Architecture in Contemporary Literature

The Search for Divinity Through Architecture (2001: A Space Odyssey)

Author(s): Emre Karacaoğlu * .

Pp: 250-254 (5)

DOI: 10.2174/9789815165166123010033

* (Excluding Mailing and Handling)

Abstract

2001: A Space Odyssey or 2001, as abbreviated by its fans, is the collaborative effort of British science fiction writer Arthur C. Clarke and American film auteur Stanley Kubrick. Its plot covers a span of 3-4 million years. The film/book was developed from a short story Clarke wrote, called The Sentinel, where an alien artifact is found on the moon.

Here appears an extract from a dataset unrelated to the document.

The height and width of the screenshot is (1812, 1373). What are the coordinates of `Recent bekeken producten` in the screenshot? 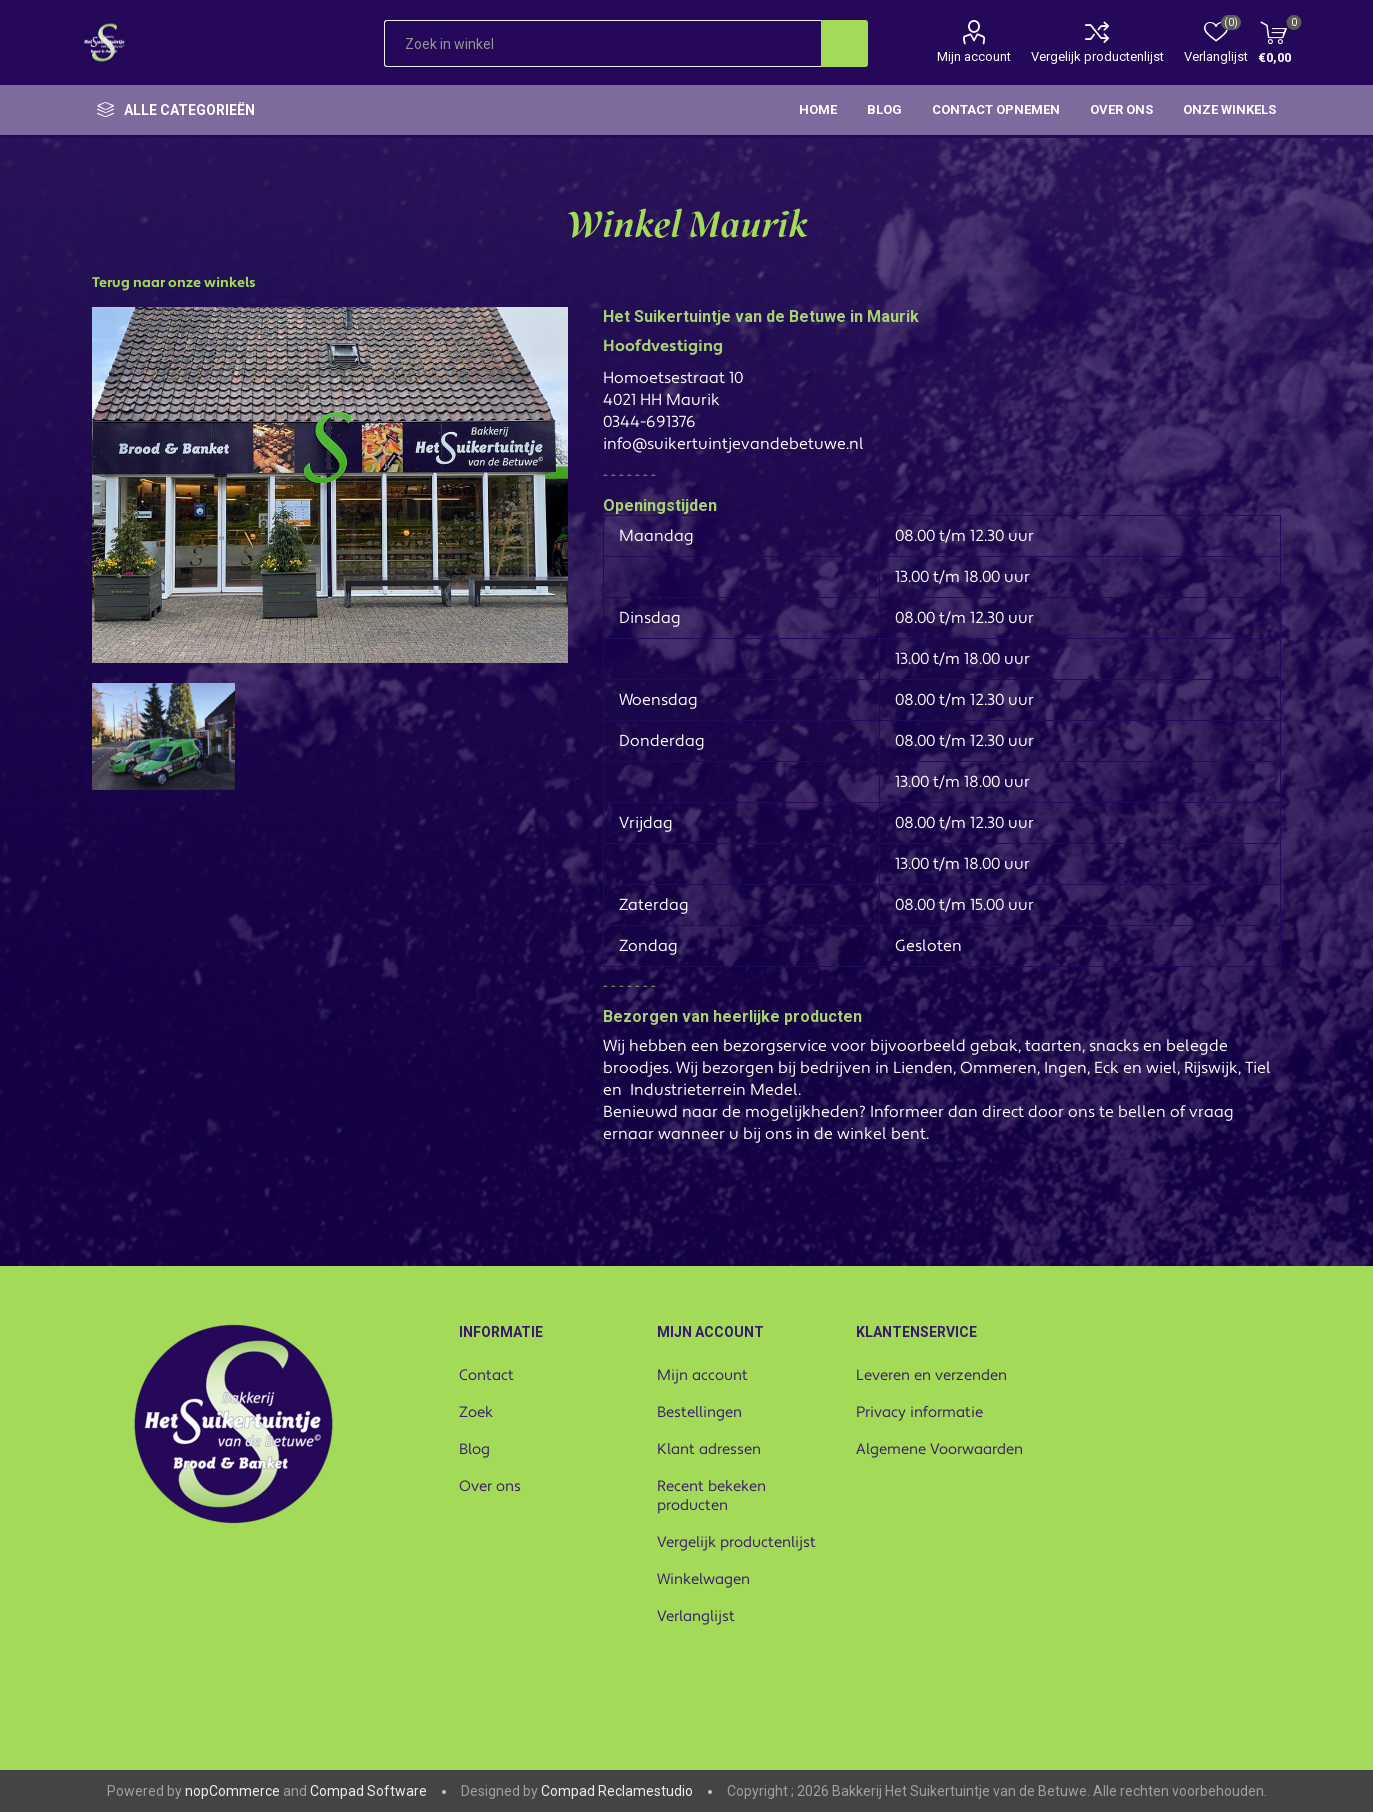 It's located at (711, 1496).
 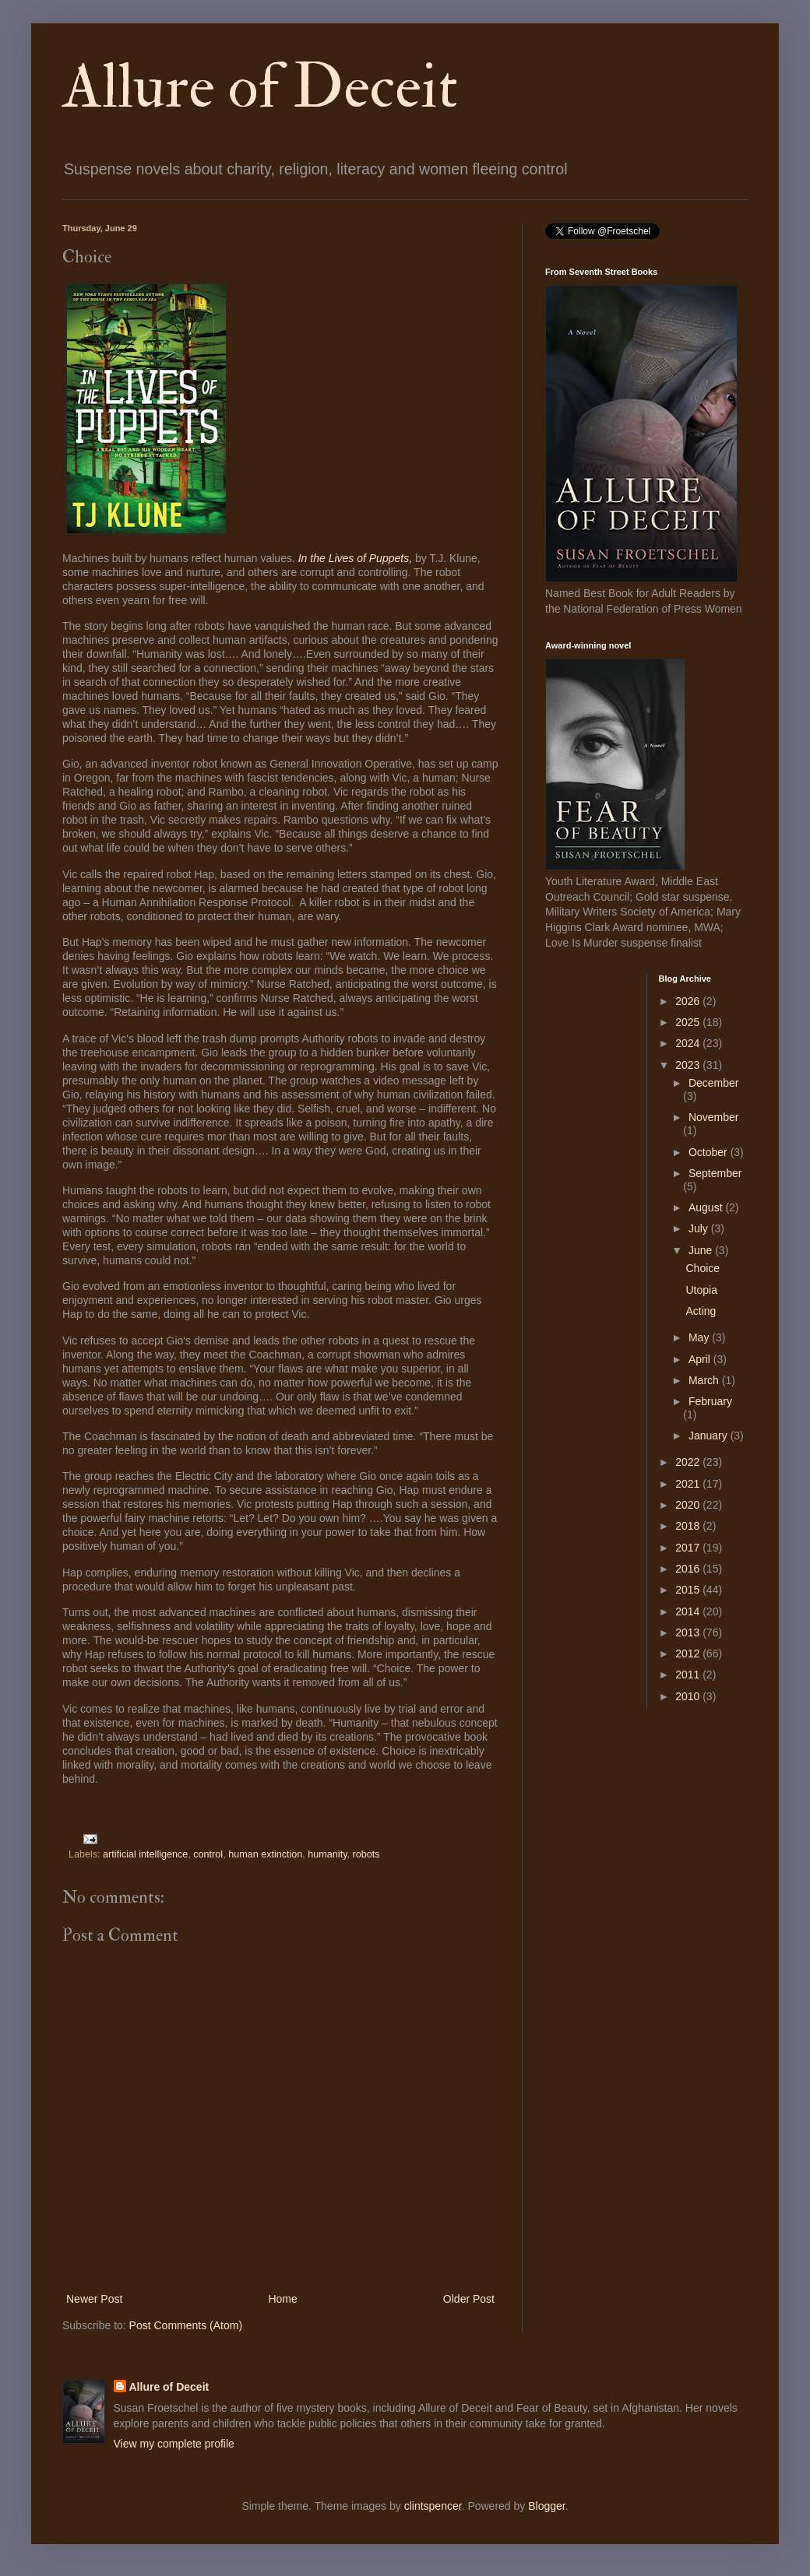 What do you see at coordinates (702, 1268) in the screenshot?
I see `Choice` at bounding box center [702, 1268].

The duo expanded this into a frontier exploring film/book where humanity, which has managed to build a space station above Earth and set up a research base on the moon, is now expanding even further out into the solar system and sending astronauts to Saturn. However, the unearthing of a strange black monolith buried on the moon has significant consequences for the crew and the rest of humanity, since it points to the subsequent meeting location where the next leap of evolution for humanity will occur. Through this plot, the reader is confronted with the common theme of the minuteness of our species in the face of the majesty of these sublime architectural structures, the monoliths. Monoliths emphasize the authority of their existence, the superiority of their creators, and the independence of their existence from time, evoking the concept of “aura” that Walter Benjamin expresses in his philosophy of aesthetics and utilizes to describe works of art. 2001 is a novel/film that perhaps most strikingly depicts the emotion that architects are expected to evoke in their work.